About this exercise:
Please restate word for word all lines from the one containing "한 점은 회사를 위한 이커머스 책이 없었거든요. 개인 셀러" to the final line of the entries, and include no pictures.

(The data Opens)

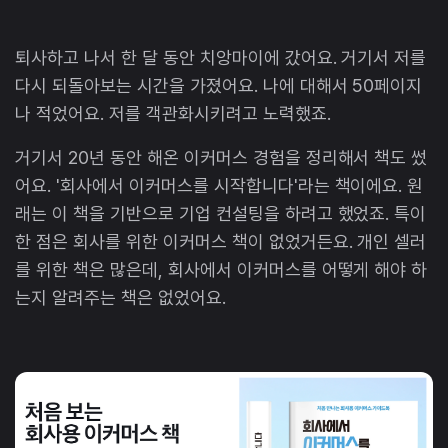
퇴사하고 나서 한 달 동안 치앙마이에 갔어요. 거기서 저를
다시 되돌아보는 시간을 가졌어요. 나에 대해서 50페이지
나 적었어요. 저를 객관화시키려고 노력했죠.
거기서 20년 동안 해온 이커머스 경험을 정리해서 책도 썼
어요. '회사에서 이커머스를 시작합니다'라는 책이에요. 원
래는 이 책을 기반으로 기업 컨설팅을 하려고 했었죠. 특이
한 점은 회사를 위한 이커머스 책이 없었거든요. 개인 셀러
를 위한 책은 많은데, 회사에서 이커머스를 어떻게 해야 하
는지 알려주는 책은 없었어요.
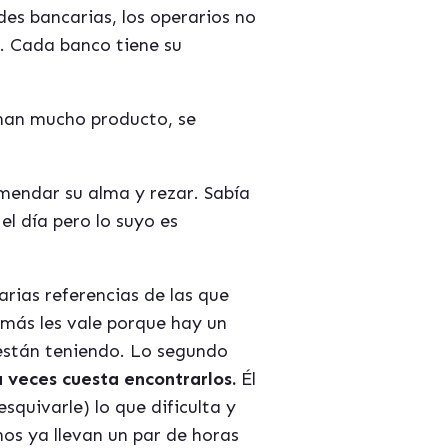
des bancarias, los operarios no
o. Cada banco tiene su
enan mucho producto, se
mendar su alma y rezar. Sabía
el día pero lo suyo es
rias referencias de las que
 más les vale porque hay un
están teniendo. Lo segundo
a veces cuesta encontrarlos.
Él
quivarle) lo que dificulta y
nos ya llevan un par de horas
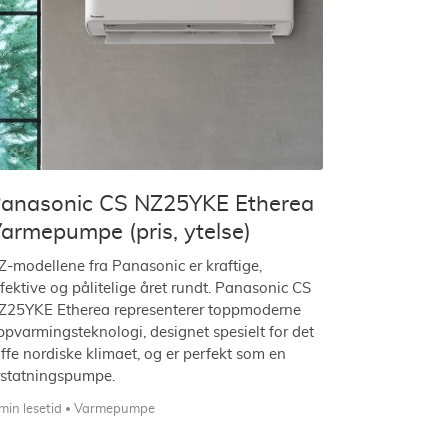
anasonic CS NZ25YKE Etherea
armepumpe (pris, ytelse)
Z-modellene fra Panasonic er kraftige,
ffektive og pålitelige året rundt. Panasonic CS
Z25YKE Etherea representerer toppmoderne
ppvarmingsteknologi, designet spesielt for det
øffe nordiske klimaet, og er perfekt som en
rstatningspumpe.
min lesetid
Varmepumpe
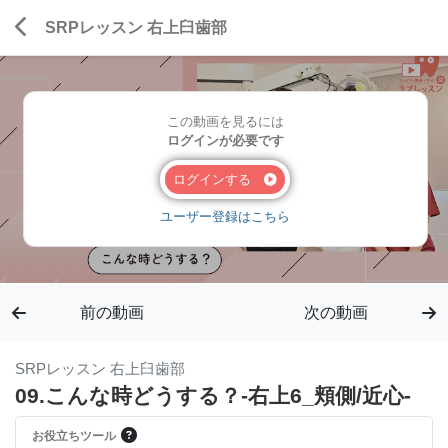
SRPレッスン 右上臼歯部
この動画を見るには
ログインが必要です
ログインする
ユーザー登録はこちら
前の動画
次の動画
SRPレッスン 右上臼歯部
09.こんな時どうする？-右上6_頬側/近心-
お役立ちツール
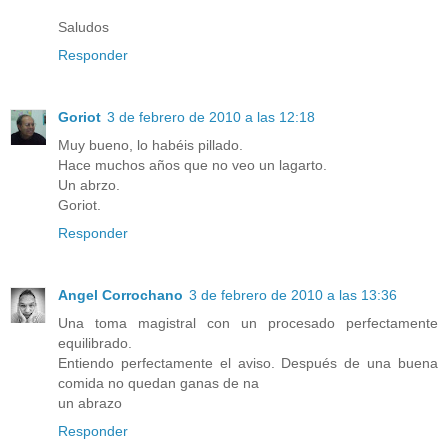
Saludos
Responder
Goriot
3 de febrero de 2010 a las 12:18
Muy bueno, lo habéis pillado.
Hace muchos años que no veo un lagarto.
Un abrzo.
Goriot.
Responder
Angel Corrochano
3 de febrero de 2010 a las 13:36
Una toma magistral con un procesado perfectamente
equilibrado.
Entiendo perfectamente el aviso. Después de una buena
comida no quedan ganas de na
un abrazo
Responder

(The data Closes)

Exercise solution:
한 점은 회사를 위한 이커머스 책이 없었거든요. 개인 셀러
를 위한 책은 많은데, 회사에서 이커머스를 어떻게 해야 하
는지 알려주는 책은 없었어요.
des bancarias, los operarios no
o. Cada banco tiene su
enan mucho producto, se
mendar su alma y rezar. Sabía
el día pero lo suyo es
rias referencias de las que
 más les vale porque hay un
están teniendo. Lo segundo
a veces cuesta encontrarlos.
Él
quivarle) lo que dificulta y
nos ya llevan un par de horas
anasonic CS NZ25YKE Etherea
armepumpe (pris, ytelse)
Z-modellene fra Panasonic er kraftige,
ffektive og pålitelige året rundt. Panasonic CS
Z25YKE Etherea representerer toppmoderne
ppvarmingsteknologi, designet spesielt for det
øffe nordiske klimaet, og er perfekt som en
rstatningspumpe.
min lesetid
Varmepumpe
SRPレッスン 右上臼歯部
この動画を見るには
ログインが必要です
ログインする
ユーザー登録はこちら
前の動画
次の動画
SRPレッスン 右上臼歯部
09.こんな時どうする？-右上6_頬側/近心-
お役立ちツール
Saludos
Responder
Goriot
3 de febrero de 2010 a las 12:18
Muy bueno, lo habéis pillado.
Hace muchos años que no veo un lagarto.
Un abrzo.
Goriot.
Responder
Angel Corrochano
3 de febrero de 2010 a las 13:36
Una toma magistral con un procesado perfectamente
equilibrado.
Entiendo perfectamente el aviso. Después de una buena
comida no quedan ganas de na
un abrazo
Responder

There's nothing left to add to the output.